= Beginning of Section =

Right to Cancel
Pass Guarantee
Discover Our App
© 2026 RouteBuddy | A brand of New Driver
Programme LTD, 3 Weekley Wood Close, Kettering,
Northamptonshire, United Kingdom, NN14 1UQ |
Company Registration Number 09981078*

= End of Section =
= Beginning of Section =

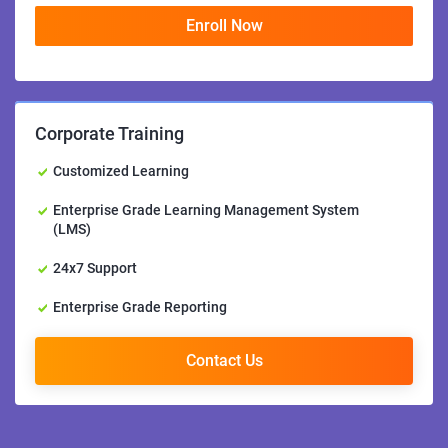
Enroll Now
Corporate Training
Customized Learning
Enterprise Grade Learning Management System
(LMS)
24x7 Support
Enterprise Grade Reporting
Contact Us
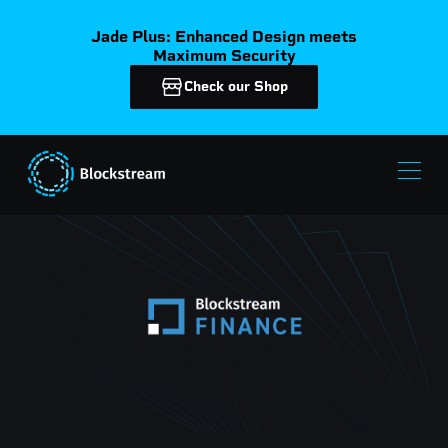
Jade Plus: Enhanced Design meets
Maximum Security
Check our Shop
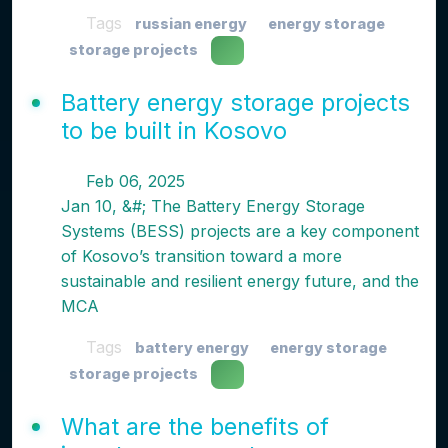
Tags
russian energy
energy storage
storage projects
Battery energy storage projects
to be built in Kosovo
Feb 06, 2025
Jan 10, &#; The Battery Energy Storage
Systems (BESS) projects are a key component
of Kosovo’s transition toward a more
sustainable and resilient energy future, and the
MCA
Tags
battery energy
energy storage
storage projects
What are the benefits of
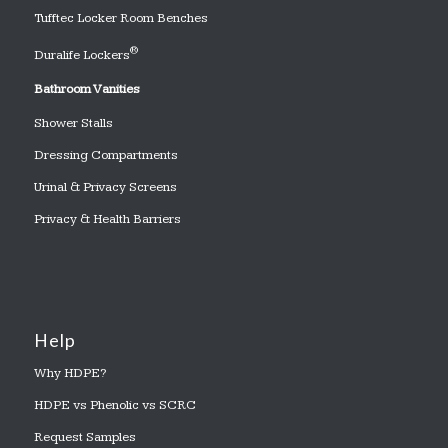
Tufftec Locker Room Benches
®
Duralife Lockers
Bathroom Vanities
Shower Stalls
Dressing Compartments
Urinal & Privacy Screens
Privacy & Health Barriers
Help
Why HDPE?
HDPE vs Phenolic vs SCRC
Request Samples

= End of Section =
= Beginning of Section =

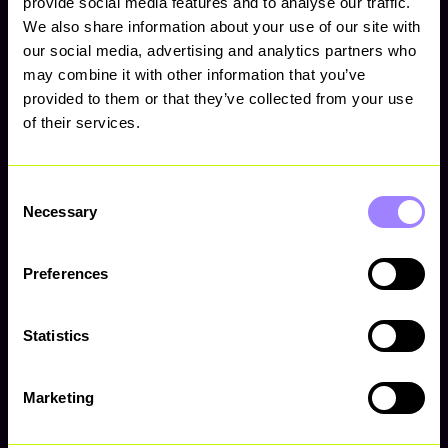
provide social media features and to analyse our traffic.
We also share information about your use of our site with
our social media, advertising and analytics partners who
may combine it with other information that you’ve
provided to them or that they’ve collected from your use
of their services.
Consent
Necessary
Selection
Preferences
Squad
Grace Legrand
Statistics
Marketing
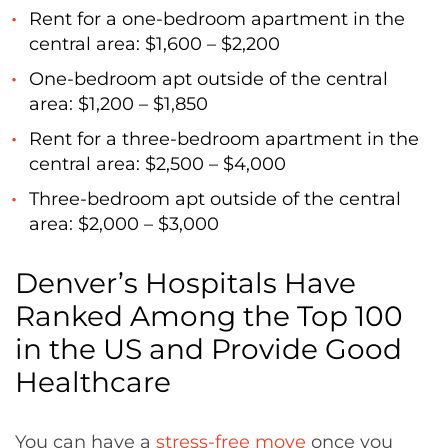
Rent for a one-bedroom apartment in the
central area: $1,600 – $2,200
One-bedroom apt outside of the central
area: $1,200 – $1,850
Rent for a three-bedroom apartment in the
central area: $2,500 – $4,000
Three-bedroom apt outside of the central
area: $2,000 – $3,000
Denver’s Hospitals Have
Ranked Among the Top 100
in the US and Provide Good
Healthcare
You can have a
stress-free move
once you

= End of Section =

Task to complete: Looking at the data above, say how many lines contain the word "social", with no added words.

Completed task: 2